--- TASK OBJECTIVE ---
The listing is to be repeated exactly, and its pictures are to be left out.

--- RECORDED INFORMATION ---
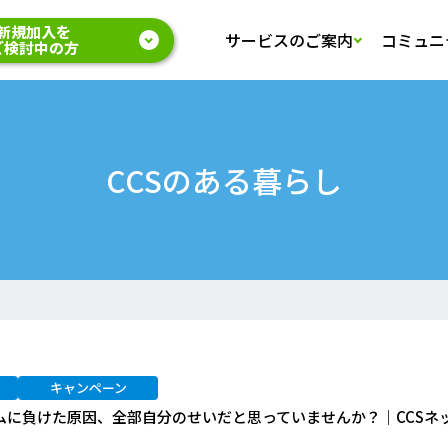
新規加入を
サービスのご案内
コミュニ
ご検討中の方
CCSのある暮らし
キャンペーン
ムに負けた原因、全部自分のせいだと思っていませんか？｜CCSネ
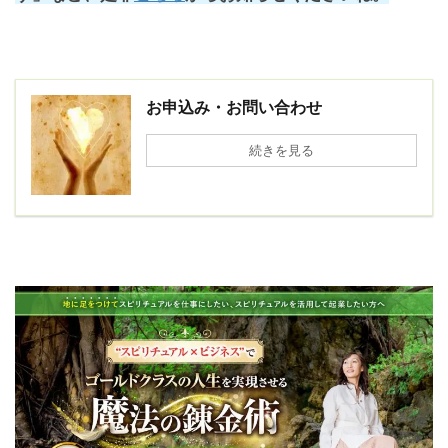
お申込み・お問い合わせ
続きを見る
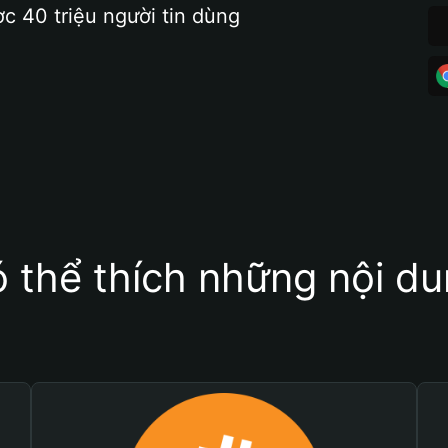
ợc 40 triệu người tin dùng
 thể thích những nội d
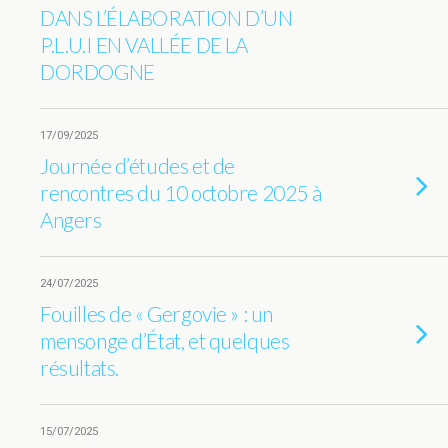
DANS L’ÉLABORATION D’UN
P.L.U.I EN VALLÉE DE LA
DORDOGNE
17/09/2025
Journée d’études et de
rencontres du 10 octobre 2025 à
Angers
24/07/2025
Fouilles de « Gergovie » : un
mensonge d’État, et quelques
résultats.
15/07/2025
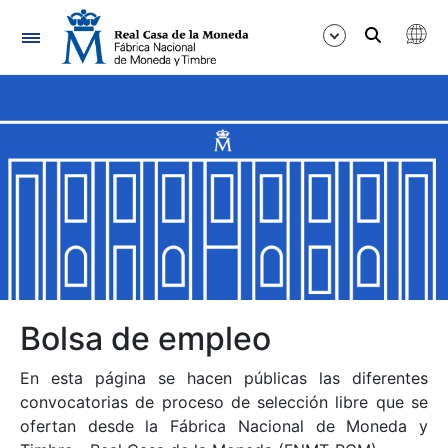
Navegación
Mostrar/Ocultar
Mostrar/Ocultar
Mostrar/Ocultar
Mostrar/Ocultar
Mostrar/Ocultar
Bolsa de empleo
En esta página se hacen públicas las diferentes
Mostrar/Ocultar
convocatorias de proceso de selección libre que se
ofertan desde la Fábrica Nacional de Moneda y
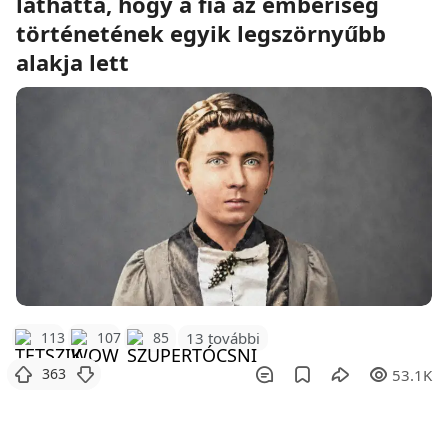
láthatta, hogy a fia az emberiség
történetének egyik legszörnyűbb
alakja lett
113
107
85
13 további
363
53.1K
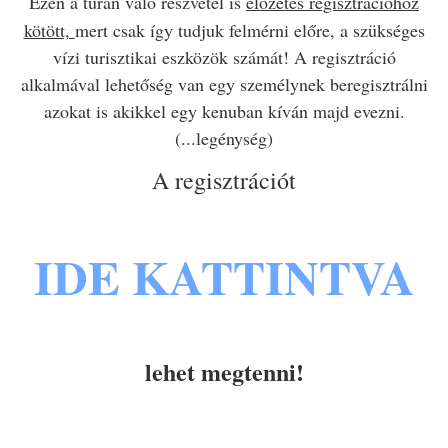
E
zen a túrán való részvétel is
előzetes regisztrációhoz
kötött,
mert csak így tudjuk felmérni előre, a szükséges
vízi turisztikai eszközök számát! A regisztráció
alkalmával lehetőség van egy személynek beregisztrálni
azokat is akikkel egy kenuban kíván majd evezni.
(...legénység)
A regisztrációt
IDE KATTINTVA
lehet megtenni!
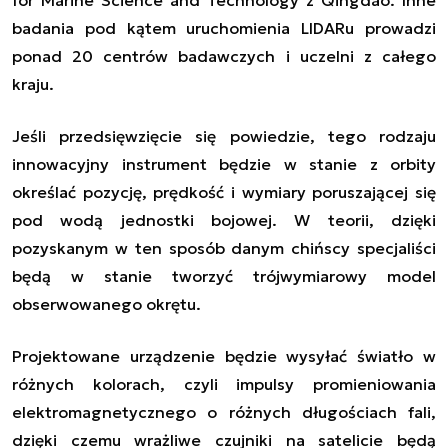
badania pod kątem uruchomienia LIDARu prowadzi
ponad 20 centrów badawczych i uczelni z całego
kraju.
Jeśli przedsięwzięcie się powiedzie, tego rodzaju
innowacyjny instrument będzie w stanie z orbity
określać pozycję, prędkość i wymiary poruszającej się
pod wodą jednostki bojowej. W teorii, dzięki
pozyskanym w ten sposób danym chińscy specjaliści
będą w stanie tworzyć trójwymiarowy model
obserwowanego okrętu.
Projektowane urządzenie będzie wysyłać światło w
różnych kolorach, czyli impulsy promieniowania
elektromagnetycznego o różnych długościach fali,
dzięki czemu wrażliwe czujniki na satelicie będą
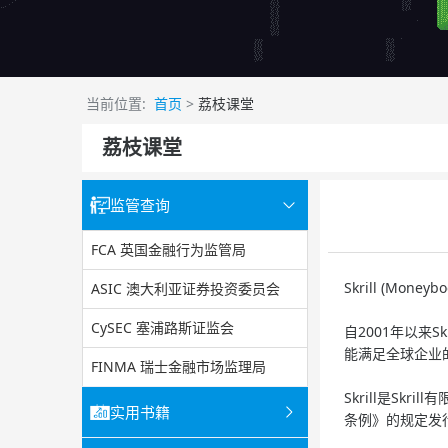
当前位置:
首页
>
荔枝课堂
荔枝课堂
监管查询
FCA 英国金融行为监管局
Skrill (Mo
ASIC 澳大利亚证券投资委员会
CySEC 塞浦路斯证监会
自2001年以来S
能满足全球企业
FINMA 瑞士金融市场监理局
Skrill是S
实用书籍
条例》的规定发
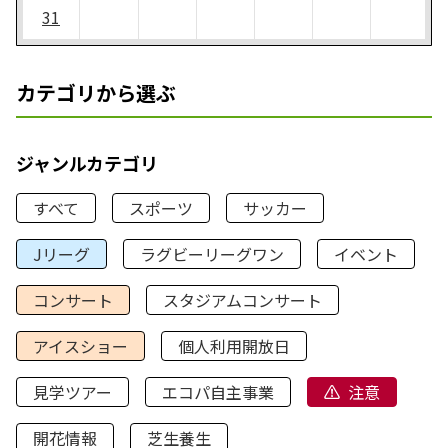
31
カテゴリから選ぶ
ジャンルカテゴリ
すべて
スポーツ
サッカー
Jリーグ
ラグビーリーグワン
イベント
コンサート
スタジアムコンサート
アイスショー
個人利用開放日
見学ツアー
エコパ自主事業
注意
開花情報
芝生養生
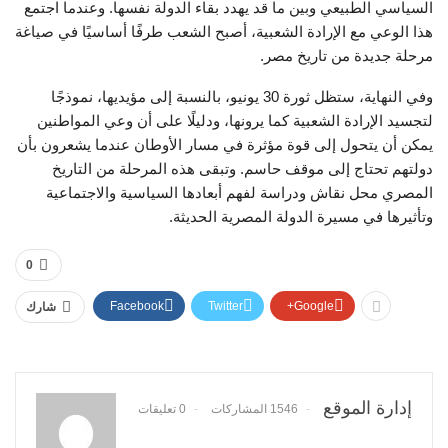
السياسي الطبيعي وبين ما قد يهدد بقاء الدولة نفسها. وعندما اجتمع
هذا الوعي مع الإرادة الشعبية، أصبح الشعب طرفًا أساسيًا في صياغة
مرحلة جديدة من تاريخ مصر.
وفي النهاية، ستظل ثورة 30 يونيو، بالنسبة إلى مؤيديها، نموذجًا
لتجسيد الإرادة الشعبية كما يرونها، ودليلًا على أن وعي المواطنين
يمكن أن يتحول إلى قوة مؤثرة في مسار الأوطان عندما يشعرون بأن
دولتهم تحتاج إلى موقف حاسم. وتبقى هذه المرحلة من التاريخ
المصري محل نقاش ودراسة لفهم أبعادها السياسية والاجتماعية
وتأثيرها في مسيرة الدولة المصرية الحديثة.
0
Facebook
Twitter
Google+
شارك
إدارة الموقع
1546 المشاركات
0 تعليقات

--- SOLUTION BELOW ---
新規加入を
サービスのご案内
コミュニ
ご検討中の方
CCSのある暮らし
キャンペーン
ムに負けた原因、全部自分のせいだと思っていませんか？｜CCSネ
お申込み・お問い合わせ
続きを見る
ợc 40 triệu người tin dùng
 thể thích những nội d
DANS L’ÉLABORATION D’UN
P.L.U.I EN VALLÉE DE LA
DORDOGNE
17/09/2025
Journée d’études et de
rencontres du 10 octobre 2025 à
Angers
24/07/2025
Fouilles de « Gergovie » : un
mensonge d’État, et quelques
résultats.
15/07/2025
Navegación
Mostrar/Ocultar
Mostrar/Ocultar
Mostrar/Ocultar
Mostrar/Ocultar
Mostrar/Ocultar
Bolsa de empleo
En esta página se hacen públicas las diferentes
Mostrar/Ocultar
convocatorias de proceso de selección libre que se
ofertan desde la Fábrica Nacional de Moneda y
láthatta, hogy a fia az emberiség
történetének egyik legszörnyűbb
alakja lett
113
107
85
13 további
363
53.1K
E
zen a túrán való részvétel is
előzetes regisztrációhoz
kötött,
mert csak így tudjuk felmérni előre, a szükséges
vízi turisztikai eszközök számát! A regisztráció
alkalmával lehetőség van egy személynek beregisztrálni
azokat is akikkel egy kenuban kíván majd evezni.
(...legénység)
A regisztrációt
IDE KATTINTVA
lehet megtenni!
badania pod kątem uruchomienia LIDARu prowadzi
ponad 20 centrów badawczych i uczelni z całego
kraju.
Jeśli przedsięwzięcie się powiedzie, tego rodzaju
innowacyjny instrument będzie w stanie z orbity
określać pozycję, prędkość i wymiary poruszającej się
pod wodą jednostki bojowej. W teorii, dzięki
pozyskanym w ten sposób danym chińscy specjaliści
będą w stanie tworzyć trójwymiarowy model
obserwowanego okrętu.
Projektowane urządzenie będzie wysyłać światło w
różnych kolorach, czyli impulsy promieniowania
elektromagnetycznego o różnych długościach fali,
dzięki czemu wrażliwe czujniki na satelicie będą
当前位置:
首页
>
荔枝课堂
荔枝课堂
监管查询
FCA 英国金融行为监管局
Skrill (Mo
ASIC 澳大利亚证券投资委员会
CySEC 塞浦路斯证监会
自2001年以来S
能满足全球企业
FINMA 瑞士金融市场监理局
Skrill是S
实用书籍
条例》的规定发
31
カテゴリから選ぶ
ジャンルカテゴリ
すべて
スポーツ
サッカー
Jリーグ
ラグビーリーグワン
イベント
コンサート
スタジアムコンサート
アイスショー
個人利用開放日
見学ツアー
エコパ自主事業
注意
開花情報
芝生養生
السياسي الطبيعي وبين ما قد يهدد بقاء الدولة نفسها. وعندما اجتمع
هذا الوعي مع الإرادة الشعبية، أصبح الشعب طرفًا أساسيًا في صياغة
مرحلة جديدة من تاريخ مصر.
وفي النهاية، ستظل ثورة 30 يونيو، بالنسبة إلى مؤيديها، نموذجًا
لتجسيد الإرادة الشعبية كما يرونها، ودليلًا على أن وعي المواطنين
يمكن أن يتحول إلى قوة مؤثرة في مسار الأوطان عندما يشعرون بأن
دولتهم تحتاج إلى موقف حاسم. وتبقى هذه المرحلة من التاريخ
المصري محل نقاش ودراسة لفهم أبعادها السياسية والاجتماعية
وتأثيرها في مسيرة الدولة المصرية الحديثة.
0
Facebook
Twitter
Google+
شارك
إدارة الموقع
1546 المشاركات
0 تعليقات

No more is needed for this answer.